Support unchecked iterables as tuple assignment sources

Gouvernathor · February 22, 2024, 11:43pm

It would basically allow the following syntax:

A, B, C = range(3)

Which is a no-boilerplate version of an IntEnum, and (in my experience) commonly used, to something like the following:

A, B, C = itertools.count()
# or rather
A, B, C, _* = itertools.count()

The problem is that the first example raises an exception due to (I imagine) count() not raising StopIteration after 3 values emmitted, and the second example obviously freezes to death trying to exhaust the count in order to fill the catcher variable.
Obviously we can’t change the meaning of the first syntax because a lot of code relies on this raising, and we can’t change the second for even more obvious reasons.

A possible syntax would be this:

A, B, C, * = itertools.count()

It would just instruct the interpreter not to check whether the iterable raises StopIteration after C gets a value, and instead leave it alone.

Thoughts ?

kknechtel · February 22, 2024, 11:59pm

Currently, one can write

A, B, C = itertools.islice(itertools.count(), 3)

But I agree that this is very clumsy for the task. It requires a library import if our source iterable isn’t already from itertools (one might want, for example, to “unpack” the first few lines of a file); it requires counting the unpack variables; and it requires another level of nesting.

Gouvernathor · February 23, 2024, 12:15am

Oh I posted this in the wrong part of the site for some reason, I wanted to go to Ideas.

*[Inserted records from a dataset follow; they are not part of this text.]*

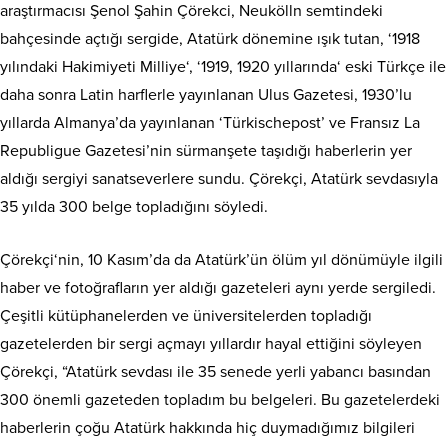
araştırmacısı Şenol Şahin Çörekci, Neukölln semtindeki
bahçesinde açtığı sergide, Atatürk dönemine ışık tutan, ‘1918
yılındaki Hakimiyeti Milliye‘, ‘1919, 1920 yıllarında‘ eski Türkçe ile
daha sonra Latin harflerle yayınlanan Ulus Gazetesi, 1930’lu
yıllarda Almanya’da yayınlanan ‘Türkischepost’ ve Fransız La
Republigue Gazetesi’nin sürmanşete taşıdığı haberlerin yer
aldığı sergiyi sanatseverlere sundu. Çörekçi, Atatürk sevdasıyla
35 yılda 300 belge topladığını söyledi.
Çörekçi‘nin, 10 Kasım’da da Atatürk’ün ölüm yıl dönümüyle ilgili
haber ve fotoğrafların yer aldığı gazeteleri aynı yerde sergiledi.
Çeşitli kütüphanelerden ve üniversitelerden topladığı
gazetelerden bir sergi açmayı yıllardır hayal ettiğini söyleyen
Çörekçi, “Atatürk sevdası ile 35 senede yerli yabancı basından
300 önemli gazeteden topladım bu belgeleri. Bu gazetelerdeki
haberlerin çoğu Atatürk hakkında hiç duymadığımız bilgileri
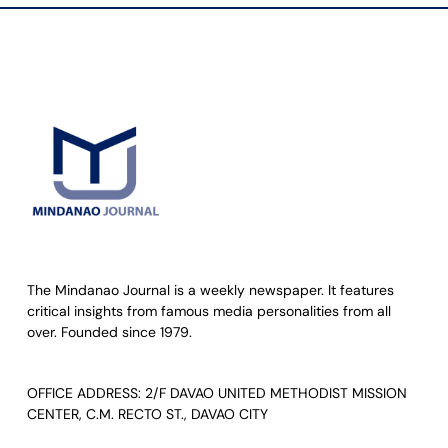
The Mindanao Journal is a weekly newspaper. It features
critical insights from famous media personalities from all
over. Founded since 1979.
OFFICE ADDRESS: 2/F DAVAO UNITED METHODIST MISSION
CENTER, C.M. RECTO ST., DAVAO CITY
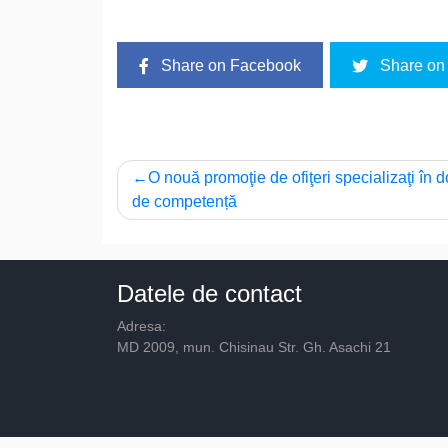
Share on Facebook
Share on 
Navigare
O nouă promoţie de ofiţeri specializaţi în 
de competență
în
articole
Datele de contact
Adresa:
MD 2009, mun. Chisinau Str. Gh. Asachi 21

Is it possible to move the thread ?

Well, on its face, it’s just a longer version of the range(3) syntax. I understand the other possible uses of that feature (and the more, the merrier).
My base goal though was to remove the hardcoded 3 in the original line, which allows adding elements to the unpack (= values to the enumeration) without having to update that value, and also makes merge conflicts easier.

tjreedy · February 23, 2024, 1:12am

Since target lists are not objects, it is hard to count them at runtime. The following similates doing so

for name, value in zip(('A', 'B', 'C'), (1,2,3,4,5)):
    globals()[name] = value
    
print(A, B, C)
# (1, 2, 3)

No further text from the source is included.